「とっさの質問にうまく答えられない」「『で、結局、何が言いたいの?』と言われる」「話し方やプレゼンの本を読んでも上達しない」……。そんな悩みを持つ方は、言語化の3要素である「語彙力」「具体化力」「伝達力」どれかが欠けていると指摘するのは、文章や話し方の専門家であり言語化のプロである山口拓朗氏。本連載では、山口氏による話題の最新刊「『うまく言葉にできない』がなくなる言語化大全」の中から、知っているだけで「言語化」が見違えるほど上達するコツをご紹介していきます。
なりゆきで一緒に帰ることになった気まずい時間をどうする?
会社を出て駅のホームに行くと、上司とばったり。なりゆきで一緒に帰ることになったものの、なんだか気まずい……。

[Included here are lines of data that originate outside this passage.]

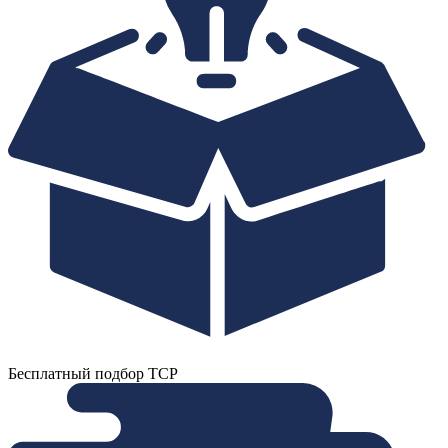
Бесплатный подбор ТСР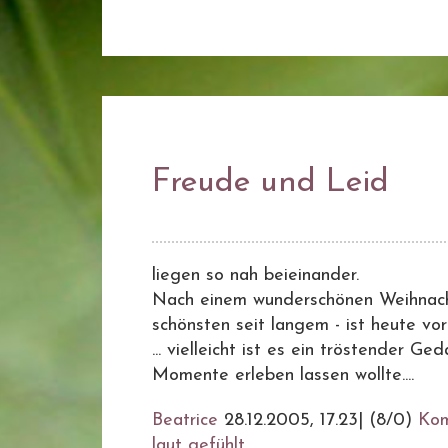
Freude und Leid
liegen so nah beieinander.
Nach einem wunderschönen Weihnacht
schönsten seit langem - ist heute v
... vielleicht ist es ein tröstender Ge
Momente erleben lassen wollte....
Beatrice
28.12.2005, 17.23
|
(8/0)
Ko
laut gefühlt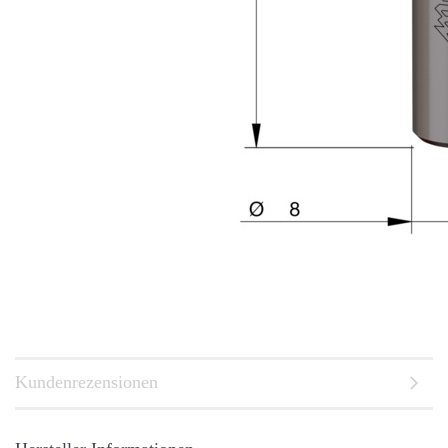
Kundenrezensionen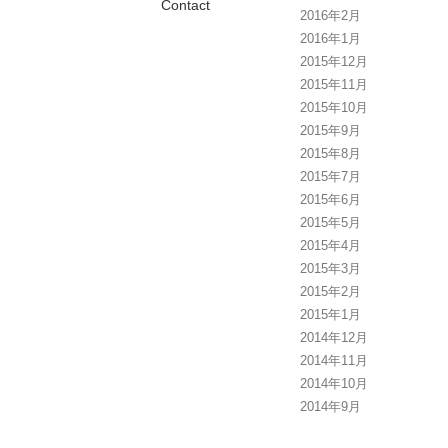
Contact
2016年2月
2016年1月
2015年12月
2015年11月
2015年10月
2015年9月
2015年8月
2015年7月
2015年6月
2015年5月
2015年4月
2015年3月
2015年2月
2015年1月
2014年12月
2014年11月
2014年10月
2014年9月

そんな雑談タイムをどうしのぐか、困る人は多いのではないでしょうか?
こんな時、意外と使えるのが、前回、説明した、事実を具体化する時の基本「5W3H」です。
ポイントは、自分からは無理に話さず、相手の言語化を促すために使うこと。
5W3Hで相手から話を引き出し、相づちを丁寧に打ちながら、時々肯定的な言葉を投げかけると会話が弾みます。
では、ためしにやってみましょう。
上司との雑談:実践例
上司:そういえばこの間、投資セミナーに行ったんだよ。
あなた:投資セミナーですか? いいですね。いつ行かれたんですか?(いつ=When)

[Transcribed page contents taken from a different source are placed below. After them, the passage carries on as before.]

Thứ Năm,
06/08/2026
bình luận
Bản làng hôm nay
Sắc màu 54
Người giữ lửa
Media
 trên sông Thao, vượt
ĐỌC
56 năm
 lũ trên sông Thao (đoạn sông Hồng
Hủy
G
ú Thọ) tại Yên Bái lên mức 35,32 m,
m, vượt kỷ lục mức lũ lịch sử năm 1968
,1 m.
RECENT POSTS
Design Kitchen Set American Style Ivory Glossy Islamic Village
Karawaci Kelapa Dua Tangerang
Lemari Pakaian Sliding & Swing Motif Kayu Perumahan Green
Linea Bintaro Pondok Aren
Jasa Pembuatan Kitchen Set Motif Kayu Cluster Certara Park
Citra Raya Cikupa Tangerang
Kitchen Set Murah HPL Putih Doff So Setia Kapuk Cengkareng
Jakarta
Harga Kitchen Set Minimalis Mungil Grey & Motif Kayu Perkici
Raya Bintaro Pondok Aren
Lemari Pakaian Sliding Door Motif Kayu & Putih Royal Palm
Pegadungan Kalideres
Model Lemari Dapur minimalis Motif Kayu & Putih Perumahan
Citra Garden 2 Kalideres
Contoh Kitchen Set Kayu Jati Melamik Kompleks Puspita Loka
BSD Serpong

上司:先週の土曜日。いや、あれは結構ためになったなあ。
あなた:テーマは何だったんですか?(何=What)
上司:老後の2000万円を確実に貯める方法。
あなた:そんな方法があるんですか? 知りたいです。
上司:うん。まぁ、結局は投資しようって話なんだけどね。
あなた:投資ですか。どうすればいいんですかね。自分は知識が乏しくて。(どうすれば=How)
上司:最初はやっぱりNISAがいいみたい。
あなた:毎月、いくらから始めればいいんでしょう。(いくら=How much)
上司:3万って言ってたな。
あなた:あっ、確かNISAの制度が新しくなるんでしたっけ?
上司:そうそう。だから早速、僕も始めてみたよ。
あなた:さすが行動が早いですね。それにしてもどうして投資セミナーに行こうと思われたんですか?(どうして=Why)
上司:大学時代の友達に誘われたんだよね。
あなた:そうなんですね。自分も行ってみようかな。どこでやってるんですか?(どこで=Where)
上司:神田。え~っと、会社のURLを送るよ。
このように、「5W3H」は意外と多くの場面で活躍します。
*本記事は、山口拓朗著「『うまく言葉にできない』がなくなる言語化大全」から、抜粋・編集してまとめたものです。